Taking Certain Supplements and OTC Medications
Both prescription and over-the-counter drugs can cause lab results to come back falsely high or low. A few common culprits deserve special attention:
- Biotin (vitamin B7): Found in many multivitamins, B-complex supplements, and hair/skin/nail formulas. Biotin interferes with a wide range of hormone and disease-marker tests, including thyroid function, vitamin D, iron storage, and even cardiac markers. It can make thyroid hormone levels appear normal when they aren’t, or make a PSA screening look reassuringly low when it shouldn’t be.
- Herbal supplements: Ginseng, kava-kava, and St. John’s Wort all affect specific blood tests. Kava-kava can falsely elevate liver enzymes, which could lead your doctor to suspect liver disease.
- Nicotine: Smoking or using nicotine products raises cortisol, fatty acids, and certain tumor markers in blood tests.
Tell your doctor about every supplement and medication you take, including things that seem minor like a daily multivitamin. They can advise whether to pause anything before your appointment or simply factor it into how they read your results.
Not Drinking Enough Water
Showing up dehydrated affects your exam in two ways. First, dehydration concentrates your blood, which can artificially inflate values across multiple tests. Second, if your physical includes a urine sample, dehydration produces highly concentrated urine with a high specific gravity. This can make it harder to get a clean reading and may obscure or exaggerate certain findings.
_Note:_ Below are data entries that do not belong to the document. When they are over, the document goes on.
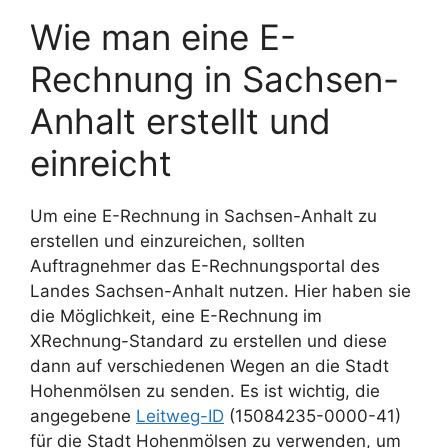
Wie man eine E-
Rechnung in Sachsen-
Anhalt erstellt und
einreicht
Um eine E-Rechnung in Sachsen-Anhalt zu
erstellen und einzureichen, sollten
Auftragnehmer das E-Rechnungsportal des
Landes Sachsen-Anhalt nutzen. Hier haben sie
die Möglichkeit, eine E-Rechnung im
XRechnung-Standard zu erstellen und diese
dann auf verschiedenen Wegen an die Stadt
Hohenmölsen zu senden. Es ist wichtig, die
angegebene
Leitweg-ID
(15084235-0000-41)
für die Stadt Hohenmölsen zu verwenden, um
Drink water normally in the hours leading up to your appointment. Even if you’re fasting for bloodwork, plain water is always allowed and encouraged. It also makes your veins easier to find for a blood draw.
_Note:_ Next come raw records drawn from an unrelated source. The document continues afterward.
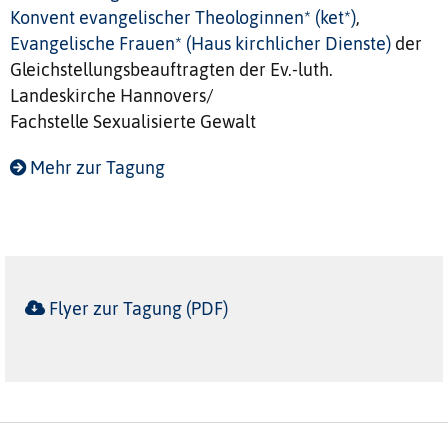
Konvent evangelischer Theologinnen* (ket*)
,
Evangelische Frauen* (Haus kirchlicher Dienste)
der
Gleichstellungsbeauftragten der Ev.-luth.
Landeskirche Hannovers/
Fachstelle Sexualisierte Gewalt
Mehr zur Tagung
Flyer zur Tagung (PDF)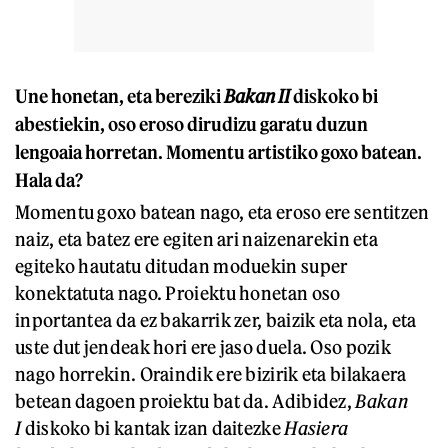
Une honetan, eta bereziki
Bakan II
diskoko bi
abestiekin, oso eroso dirudizu garatu duzun
lengoaia horretan. Momentu artistiko goxo batean.
Hala da?
Momentu goxo batean nago, eta eroso ere sentitzen
naiz, eta batez ere egiten ari naizenarekin eta
egiteko hautatu ditudan moduekin super
konektatuta nago. Proiektu honetan oso
inportantea da ez bakarrik zer, baizik eta nola, eta
uste dut jendeak hori ere jaso duela. Oso pozik
nago horrekin. Oraindik ere bizirik eta bilakaera
betean dagoen proiektu bat da. Adibidez,
Bakan
I
diskoko bi kantak izan daitezke
Hasiera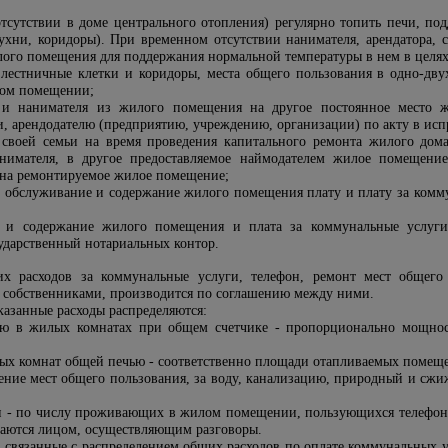
тсутствии в доме центрального отопления) регулярно топить печи, п
ухни, коридоры). При временном отсутствии нанимателя, арендатора, 
ого помещения для поддержания нормальной температуры в нем в целях
 лестничные клетки и коридоры, места общего пользования в одно-дву
ом помещении;
 и нанимателя из жилого помещения на другое постоянное место ж
, арендодателю (предприятию, учреждению, организации) по акту в исп
 своей семьи на время проведения капитального ремонта жилого дом
нимателя, в другое предоставляемое наймодателем жилое помещение
 на ремонтируемое жилое помещение;
а обслуживание и содержание жилого помещения плату и плату за комму
 и содержание жилого помещения и плата за коммунальные услуги
ударственный нотариальных контор.
их расходов за коммунальные услуги, телефон, ремонт мест общег
 собственниками, производится по соглашению между ними.
казанные расходы распределяются:
гию в жилых комнатах при общем счетчике - пропорционально мощнос
лых комнат общей печью - соответственно площади отапливаемых помещ
щение мест общего пользования, за воду, канализацию, природный и сжи
н - по числу проживающих в жилом помещении, пользующихся телефоно
ваются лицом, осуществляющим разговоры.
связанные с распределением общих расходов по оплате коммунальных ус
Wearing Lotions, Makeup, or Heavy Products
If your physical includes a skin check or any imaging, personal care products can get in the way. Many lotions, cosmetics, and hair products contain metallic compounds that create visual distortions on MRI and other imaging scans. In one study, 16 out of 22 personal care products tested caused artifacts on MRI images, ranging from mild to severe. When those artifacts overlap with the area being examined, they can obscure real findings or mimic problems that aren’t there.
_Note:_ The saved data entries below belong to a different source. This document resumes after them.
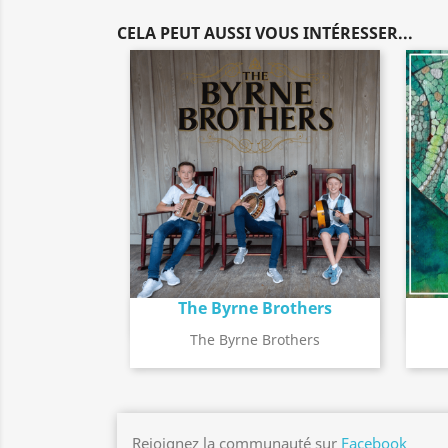
CELA PEUT AUSSI VOUS INTÉRESSER...
The Byrne Brothers
Détail de l'album
search
The Byrne Brothers
Rejoignez la communauté sur
Facebook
For a standard physical with a skin exam, thick moisturizers, body glitter, or heavy makeup can also make it harder for your doctor to evaluate moles, rashes, or skin changes. Come with clean, product-free skin when possible, especially on areas you want examined.
Rushing In Stressed and Hurried
Arriving flustered, anxious, or out of breath directly affects your vital signs. Blood pressure readings taken when you’re stressed or rushing tend to run higher than your true baseline. This is the same mechanism behind white coat syndrome, where anxiety about the medical setting itself inflates numbers.
Arrive a few minutes early so you can sit and breathe. Avoid smoking, drinking coffee, or exercising for at least 30 minutes before your appointment. If you know you tend to get anxious at the doctor’s office, mention it. Your provider can take your blood pressure again later in the visit after you’ve settled in, or ask you to monitor it at home for a more accurate picture.
Scheduling During Your Period
If your physical includes a urine sample, menstruation can contaminate the specimen with blood and throw off the results. Red blood cell counts in urine rise significantly during the menstrual phase compared to other times in the cycle. This can trigger a false-positive result for conditions like urinary tract infections or kidney problems, leading to unnecessary follow-up.
When possible, schedule your physical for a time when you’re not actively menstruating. If you can’t reschedule, let your doctor know so they can interpret your urinalysis with that context in mind. A Pap smear, if it’s part of your visit, is also generally easier to read when collected outside of heavy menstrual flow.